Son rostros superpuestos. Lo que veo a diario en mi taxi son eso, capas de rostros que me traen recuerdos (algunos difíciles de ubicar y algunos dolorosos, lo cual demuestra que sigo arrastrando un pasado no resuelto, o briznas de pasajes mal limados en ese colador disfuncional que es la memoria). Todo surge como un chispazo: entra alguien, cualquiera, en mi taxi y siempre encuentro rasgos en él o en ella que me resultan vagamente familiar, como si ese rostro o parte de ese rostro lo hubiera visto antes. Y entonces navego por mi archivo y surgen nombres, o simplemente caras veladas por el paso del tiempo, cuyas conexiones no consigo resolver: ¿Me crucé con ese tipo en algún bar, o tal vez compartimos cola en Hacienda, o es hijo o nieto de algún profesor mío, o el padre de alguna exnovia, o el cabrón que tropezó conmigo y me tiró el helado en el Parque de Atracciones aquel fatídico 23 de junio de 1986? ¿Acaso hay escena más triste que un niño con la bola de su helado caída a sus pies, y el niño mire estoico de reojo al padre, esperando su reproche o buscando más que nunca su consuelo? ¿Cómo resolver un trauma así? ¿Busco venganza? ¿Es mi taxi una excusa para buscar al hombre que me tiró el helado y devolverle (con intereses) mi cuota de tristeza? ¿Muerto el causante se acabó el trauma?

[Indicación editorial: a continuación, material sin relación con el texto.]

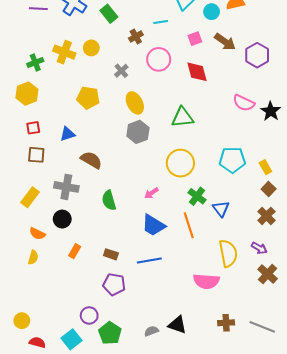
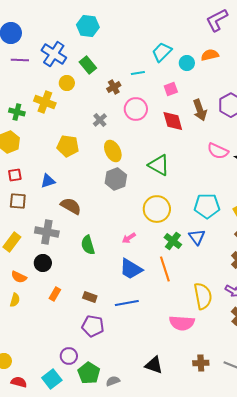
brown arrow: (225, 42) -> (200, 110), moved, turned 35
yellow circle: (91, 48) -> (67, 83), moved
green cross: (35, 62) -> (17, 112), turned 35
green triangle: (182, 117) -> (159, 165), turned 35
blue triangle: (221, 209) -> (197, 237), moved
gray semicircle: (151, 331) -> (113, 381), moved

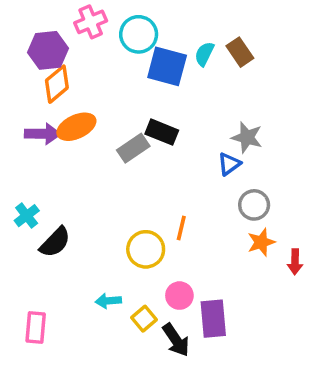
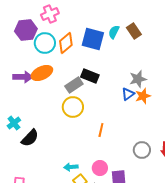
cyan circle: (139, 34) -> (45, 43), moved
orange diamond: (57, 84) -> (66, 43), moved
gray star: (247, 137) -> (138, 79), turned -30
gray circle: (254, 205) -> (142, 150), moved
orange star: (261, 242) -> (143, 96), moved
yellow circle: (146, 249) -> (73, 107), moved
cyan arrow: (108, 301) -> (71, 167), moved

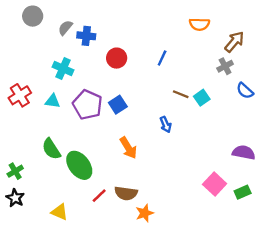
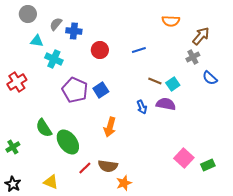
blue line: (162, 58) -> (139, 50), turned 48
cyan triangle: (52, 101) -> (37, 41), moved
orange arrow: (128, 148) -> (110, 127), turned 48
purple semicircle: (244, 152) -> (166, 104), moved
black star: (15, 198) -> (13, 184), moved

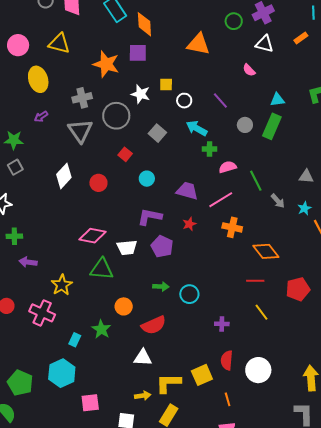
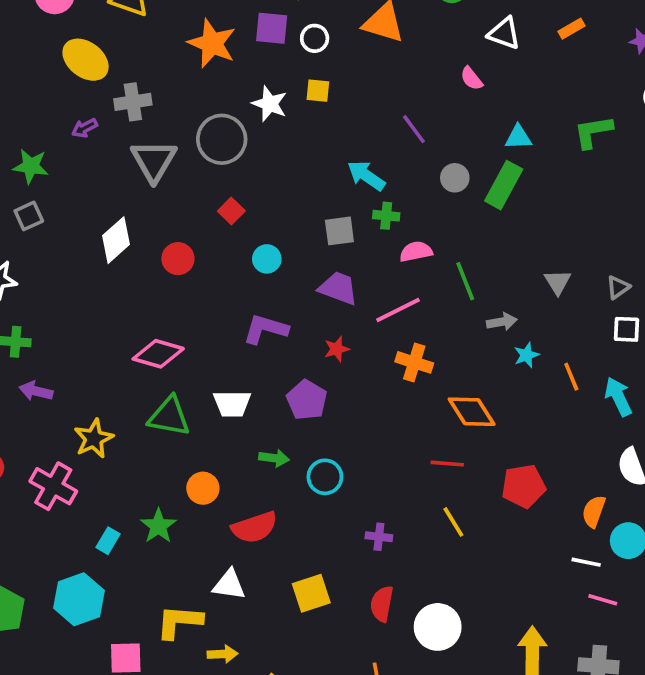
yellow ellipse: (38, 79) -> (86, 60), turned -40
gray cross: (82, 98) -> (133, 102), moved
white circle: (184, 101) -> (315, 38), moved
gray square: (157, 133) -> (339, 231), moved, turned 36
gray triangle: (306, 176) -> (558, 282), turned 49
gray arrow: (278, 201) -> (502, 322), turned -63
cyan star: (304, 208) -> (526, 355), moved
purple pentagon: (162, 247) -> (307, 400), moved
white trapezoid: (127, 248) -> (232, 404), moved
yellow square: (202, 375) -> (311, 593), moved
yellow L-shape: (168, 383) -> (179, 622), moved

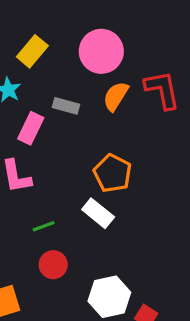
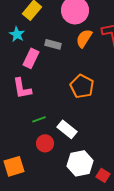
white rectangle: (98, 213) -> (67, 129), moved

Pero luego está el amor. Supongo que el amor es el barniz de los dolores. Siempre habrá en mí, como en cualquiera, una lucha entre opuestos. Luces y sombras alternándose ad infinitum, ya sabes. La puta cabeza. Nadie puede controlar su puta cabeza.

Adicto

Peine del Viento (FUENTE: Wikipedia)

Peine del Viento (FUENTE: Wikipedia)

Busco emocionarme. Busco emocionarme igual que un crónico necesita morfina. Me emocionan los recuerdos que elijo, un buen puñado de libros, fragmentos de canciones, escenas de pelis o incluso un cabello rubio tuyo en el sumidero de la ducha. Me emociona el concepto «Unidad del dolor», el concepto «Voz rota», la palabra «Ausencia», o cuando alguien de los míos consigue desmontar al enemigo. O el abrazo del que no suele darlos, o que esa novia que me hizo tanto tanto daño viva ahora rodeada de gatos, coleccione tarrinas vacías de Häagen-Dazs y pague por inscribirse en una web de contactos: el equilibrio cósmico me emociona porque ayuda a sentirme a salvo. Y las heroicidades sin ánimo de lucro. Y los usuarios de mi taxi que insisten en ofrecerme caramelos de menta cuando toso, y las miradas de algunas camareras, y pasar una y mil veces por el escaparate de aquella pastelería de la calle Atocha para admirar la belleza de una de sus dependientas, la del pelo rizado y labios de Lladró. Y ciertos leggins también.  Me dan la vida.

Y el color verde del campo verde. Y el olor de la lluvia empapada en musgo. Y el olor en las gasolineras. Y el olor de la lejía desinfectante. Y el olor del agua oxigenada en el momento exacto de cauterizar las heridas. Y salir de la consulta del psiquiatra en manga corta. Y echarte de menos y saber que estás en casa, esperándome, o tocando la guitarra, o subiendo vídeos a YouTube. Y llorar sin argumentos, sólo por desfogar el SPAM del alma. Y escribir exactamente lo que estoy pensando, o mejorarlo, o avanzar. Me emociona eso. Creer que avanzo aunque yo esté quieto y en realidad sea el viento el que produzca en mí esa sensación de velocidad. Repito: Creer.

Creer en ces intercaladas es crecer. Y quiero creer que crezco.